L'honorable A.A.C. Larivière député et bientôt après ministre de la province, voulut que la nouvelle municipalité portât le nom de La Broquerie, en l'honneur du vénérable oncle de Monseigneur Taché et de sa famille maternelle. Le nom Carleton lui avait déjà été donné; l'honorable Larivière eut beaucoup de peine à faire adopter celui de La Broquerie, et ne réussit même qu'après une passe d'armes assez vive avec le Procureur de l'époque. Pour couronner sa victoire, il voulut que la nouvelle municipalité eût un sceau composé avec les armes de l'illustre famille.


Duhamel, Jean-Baptiste et Zoé Bonin Duhamel, Pierre et Marie Beaudreau
La famille de Jean-Baptiste et Zoé Duhamel est déménagée à Fall River, Massachusetts, faute de travail à St-Hughes Québec.
Leur fils Pierre (notre grand-père) rencontra et épousa Marie Beaudreau, fille de Félin et de Séraphine Lavallée, de l’endroit, en 1865.

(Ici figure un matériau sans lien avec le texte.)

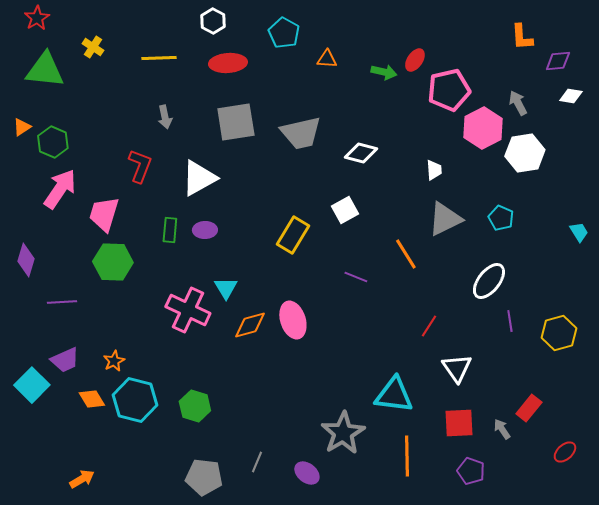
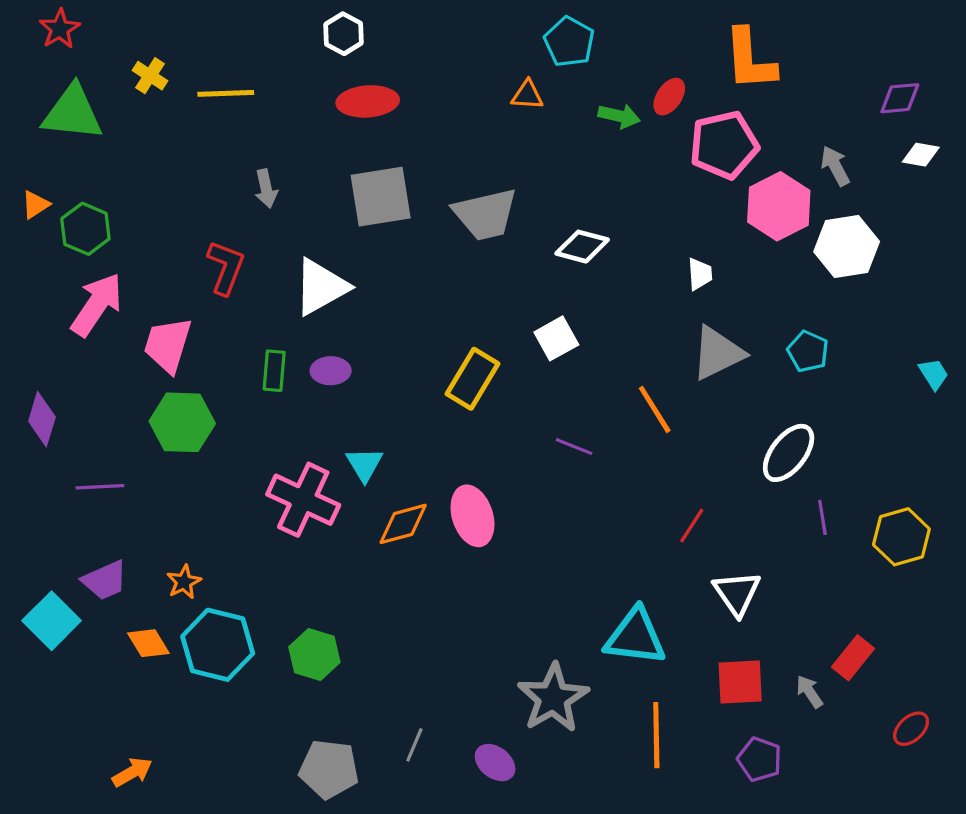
cyan pentagon: (284, 33) -> (569, 42), moved
orange L-shape: (522, 37) -> (750, 60), moved, size x1.5
yellow line: (159, 58) -> (226, 93), moved

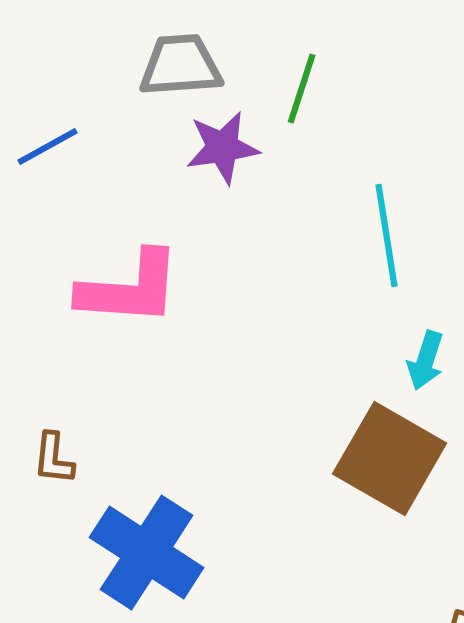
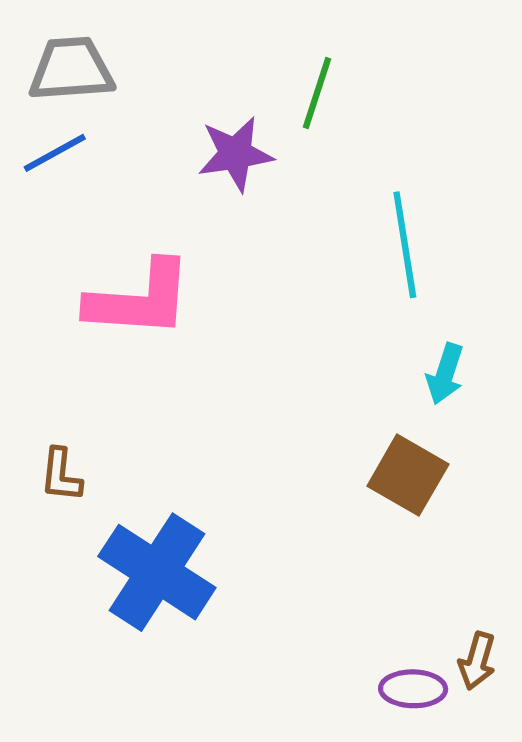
gray trapezoid: (181, 65) -> (71, 69), moved
brown square: (390, 458) -> (408, 475), size x0.7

Deux semaines après le mariage de Pierre et Marie, la famille de Jean-Baptiste se mirent en route pour le Manitoba. Quelques-uns des plus vieux de la famille qui étaient déjà installés depuis quelques années, plus précisément à Ste Anne-des-Chênes.

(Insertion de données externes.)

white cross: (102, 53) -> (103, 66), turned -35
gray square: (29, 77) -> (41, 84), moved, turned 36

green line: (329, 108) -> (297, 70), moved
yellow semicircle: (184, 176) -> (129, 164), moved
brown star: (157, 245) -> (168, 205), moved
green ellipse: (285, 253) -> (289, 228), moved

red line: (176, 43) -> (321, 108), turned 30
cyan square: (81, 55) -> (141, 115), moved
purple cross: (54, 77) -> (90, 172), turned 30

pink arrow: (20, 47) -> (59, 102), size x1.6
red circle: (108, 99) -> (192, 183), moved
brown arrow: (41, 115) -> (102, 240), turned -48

Ils ont mis beaucoup de temps à se rendre au Manitoba. Quand on s’arrêtait pour la nuit, tout le monde aidait à couper le bois pour le bateau à vapeur. Ils arrivèrent finalement à Winnipeg et se rendirent ensuite à Ste-Anne en canot. Quelques-uns sont allés s’installer à Richer tel l’oncle François, et d’autres se sont rendus à La Broquerie.

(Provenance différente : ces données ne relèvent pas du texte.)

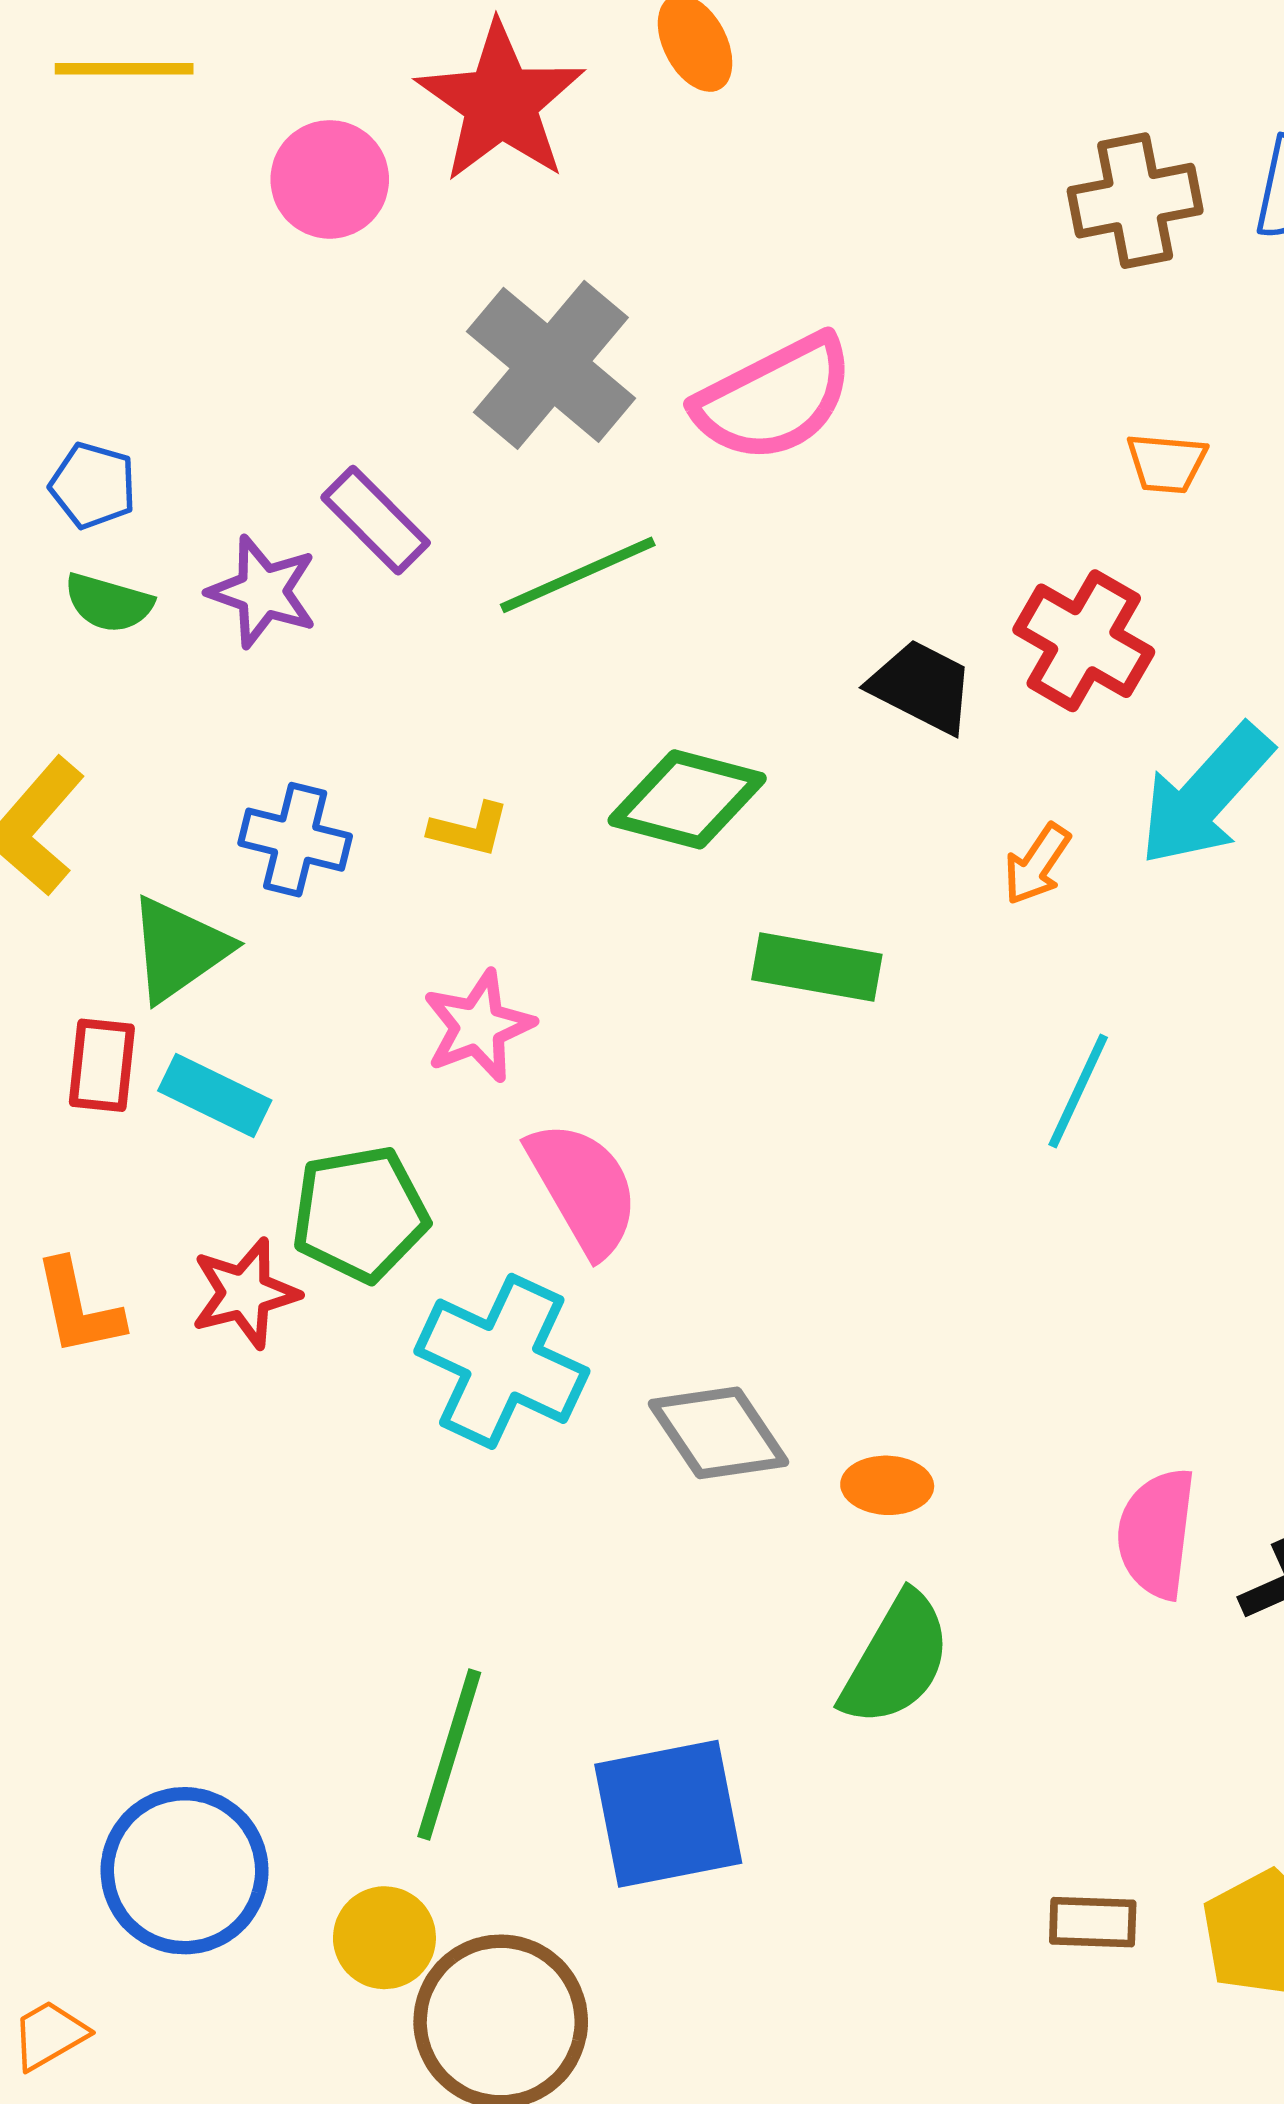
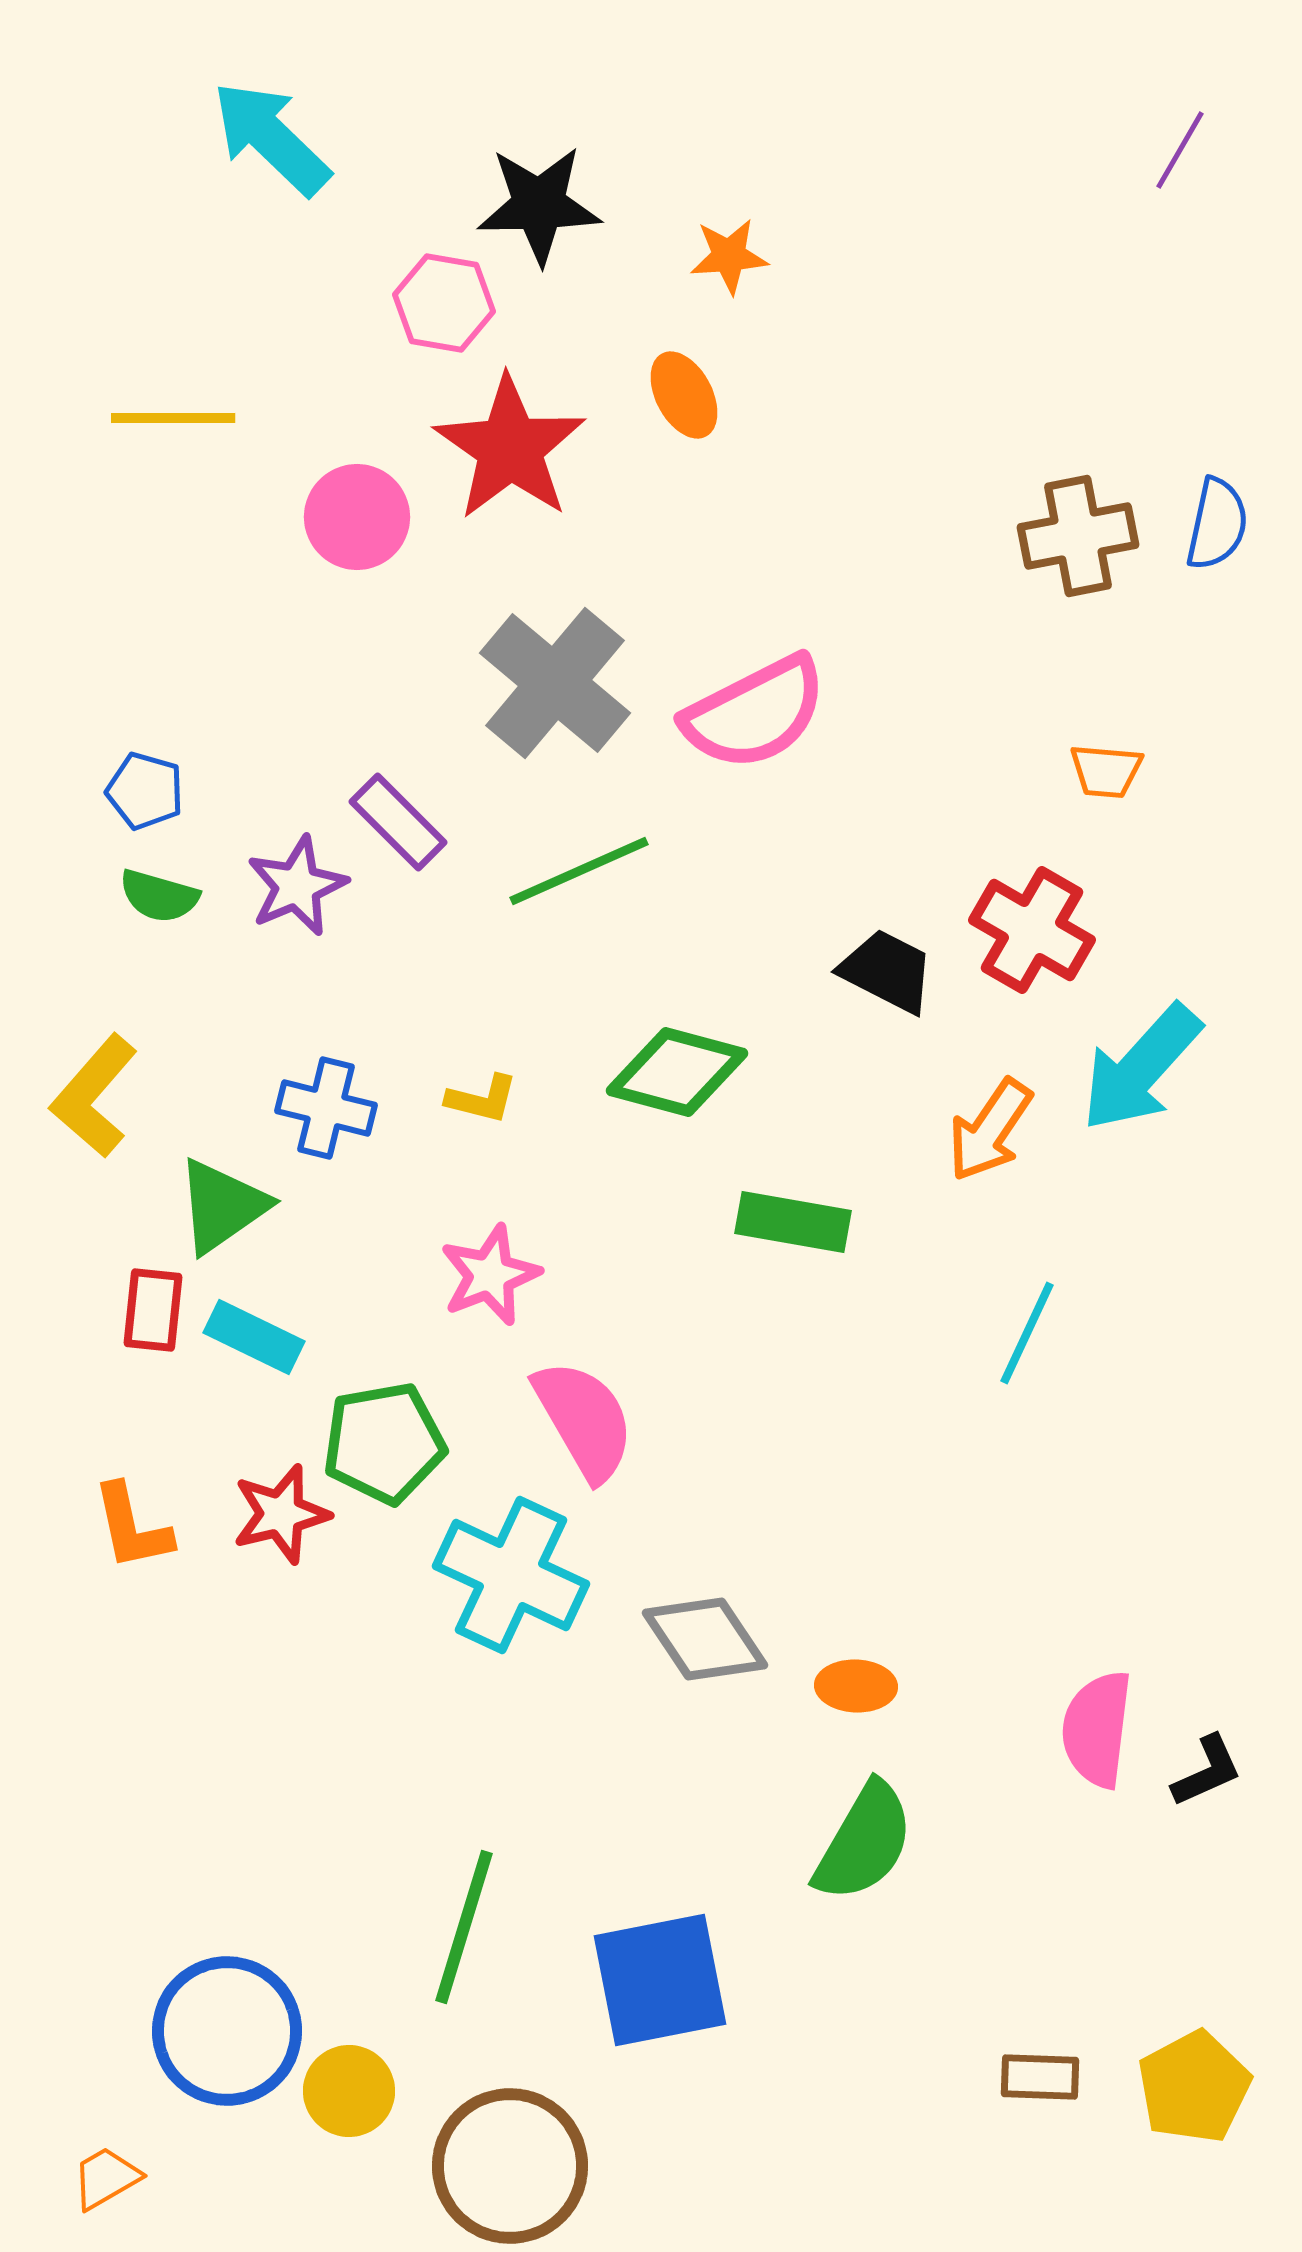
purple star: (263, 592) -> (297, 886), turned 30
orange arrow: (1037, 864) -> (990, 1130), size x1.4
yellow circle: (384, 1938) -> (349, 2091), moved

La première maison bâtie sur leurs 160 acres était un appentis; elle fut ensuite remplacée par une maison de “log” ou bois rond. Ils ont eu l’aide des Indiens du voisinage pour construire la maison, ils ont habité dans cette maison jusqu’après la naissance de leur sixième enfant. Ensuite, ils ont bâti une plus grande maison en planches cette fois-ci, avec l’aide des familles voisines.
Les Indiens leur ont appris à survivre, à manger des viandes sauvages, etc. Ils ont montré à grand-mère comment faire un matelas avec de la mousse et des oreillers avec des quenouilles Tante Léontine nous dit que nous devons beaucoup aux Indiens. Sa famille lui a appris à les respecter. Elle nous dit que quand les Blancs sont arrivés pour s’établir à La Broquerie, les Indiens ont quitté la place et sans allés vers Kenora.
La famille Duhamel aimait beaucoup chanter et jouer du piano. Ils aimaient aussi beaucoup visiter leur parenté et leurs voisins.
Au nouvel an, c’est une chose bien importante que de demander la bénédiction paternelle. Les enfants déjà mariés venaient avec leur famille célébrer le Jour de l’An. Le dernier à arriver était surnommé “le torchon” pour le reste de l’année.
Maman nous disait que c’était toujours tante Marie qui arrivait la dernière!
Les Duhamel avaient une ferme mixte et des grands jardins. Grand-père (Pierre) travailla à Steinbach pendant près de 19 ans. Il avait appris à parler l’allemand, et il parlait aussi le français et l’anglais.
Pierre et Marie Duhamel donnèrent trois acres de leur terre pour l’emplacement de l’école St-Alexandre, Tous les voisins ont contribué matériaux et main d’oeuvre. Les Fournier, Jolicoeur, Paradis, Michaud, Gosselin, Morin et Granger ont tous été impliqués dans ces projets communautaires.
La famille de Marie, la famille Beaudreau était très à l’aise. Ils envoyaient à notre grand-mère des valises pleines de tissus, de linges, etc. Ils avaient une maison à trois étages avec une bonne, des servants et une couturière qui faisait de la couture pour les pauvres. Ma mère nous racontas que quand grand-mère Marie était allée visiter sa famille aux Etats-Unis, elle avait déjà 10 ou 11 enfants et avait pris un peu de poids. Elle n’avait pas vu sa famille depuis environ 25 ans.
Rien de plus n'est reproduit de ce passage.